Dan sampai hari itu tiba, Nenek sama sekali tidak menunjukkan sisi sakit atau lemahnya. Nenek tetap seperti biasa. Bijak dan kadang suka melucu. Aku tak bohong. Selera humor nenek memang bagus. Mbak Sari juga banyak cerita kalau nenek suka sekali bercanda. Tepatnya hari Rabu, pagi hari, Nenek pergi saat sedang tertidur.

Yah, beberapa paragraf di atas memang tidak cukup menggambarkan betapa aku hancur saat kehilangan Nenek. Tapi kurasa, kekosongan ini tidak akan kuhabiskan dengan keluhan seumur hidup. I wouldn't bullshit you about this. Sajak-sajak sedih yang kutulis beberapa hari setelah Nenek tiadapun sudah kuputuskan untuk kumusnahkan. Aku ingin sudahi semua. Aku tahu ada hal lain yang harus terus berjalan. Yang harus siap kuhadapi. This is it. Reality.

Sama seperti yang selalu aku lakukan satu-dua bulan ini, hari ini aku juga berkunjung ke tempat peristirahatan nenek. Yang biasa aku lakukan adalah mengirimkan doa, bercakap-cakap sebentar lalu melakukan kegiatan lain hanya untuk sekedar membunuh waktu. Hari ini aku membawa sebuah novel yang sudah kubaca tiga perempatnya dan kuputuskan hari ini aku harus memanjat sampai endingnya.
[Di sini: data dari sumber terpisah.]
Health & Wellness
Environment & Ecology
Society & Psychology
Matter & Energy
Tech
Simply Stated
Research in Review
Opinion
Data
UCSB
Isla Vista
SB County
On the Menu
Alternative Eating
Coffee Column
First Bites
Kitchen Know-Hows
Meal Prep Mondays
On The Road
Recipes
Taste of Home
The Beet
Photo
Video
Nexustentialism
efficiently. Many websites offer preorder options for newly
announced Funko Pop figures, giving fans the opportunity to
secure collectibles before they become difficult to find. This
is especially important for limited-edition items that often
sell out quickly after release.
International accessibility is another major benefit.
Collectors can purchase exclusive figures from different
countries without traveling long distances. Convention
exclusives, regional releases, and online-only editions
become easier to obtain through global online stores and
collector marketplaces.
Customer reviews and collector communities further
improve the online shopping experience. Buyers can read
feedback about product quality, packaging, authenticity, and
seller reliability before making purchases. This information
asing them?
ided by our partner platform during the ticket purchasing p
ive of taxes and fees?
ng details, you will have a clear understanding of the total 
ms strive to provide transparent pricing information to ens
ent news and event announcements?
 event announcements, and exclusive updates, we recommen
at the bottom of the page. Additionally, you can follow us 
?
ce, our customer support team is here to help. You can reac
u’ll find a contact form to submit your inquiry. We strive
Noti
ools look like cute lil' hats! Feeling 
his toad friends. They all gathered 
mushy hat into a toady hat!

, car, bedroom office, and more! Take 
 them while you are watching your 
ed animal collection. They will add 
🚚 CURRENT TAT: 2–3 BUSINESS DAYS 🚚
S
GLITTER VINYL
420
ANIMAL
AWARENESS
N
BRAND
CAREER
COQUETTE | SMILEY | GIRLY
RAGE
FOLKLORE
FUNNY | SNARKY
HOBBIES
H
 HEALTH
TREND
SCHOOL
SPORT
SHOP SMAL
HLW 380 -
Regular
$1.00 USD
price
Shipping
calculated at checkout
Aku selalu mendapatkan ketenangan di sini. Kedamaian. Dan jika tidak berlebihan mungkin aku bisa menggambarkannya sebagai kententraman batin. Sedikit banyak aku bisa melupakan kegundahan hatiku, kesedihan dan juga keresahan pada perasaanku. Seharusnya begitu pula saat ini. Sampai tiba-tiba aku dikejutkan oleh sebuah suara dari arah belakang. Seseorang memekikkan namaku.

"Nadine!" Aku menengok ke belakang. Seorang cewek berseragam putih abu-abu berdiri tak jauh dari ku. Siapa dia?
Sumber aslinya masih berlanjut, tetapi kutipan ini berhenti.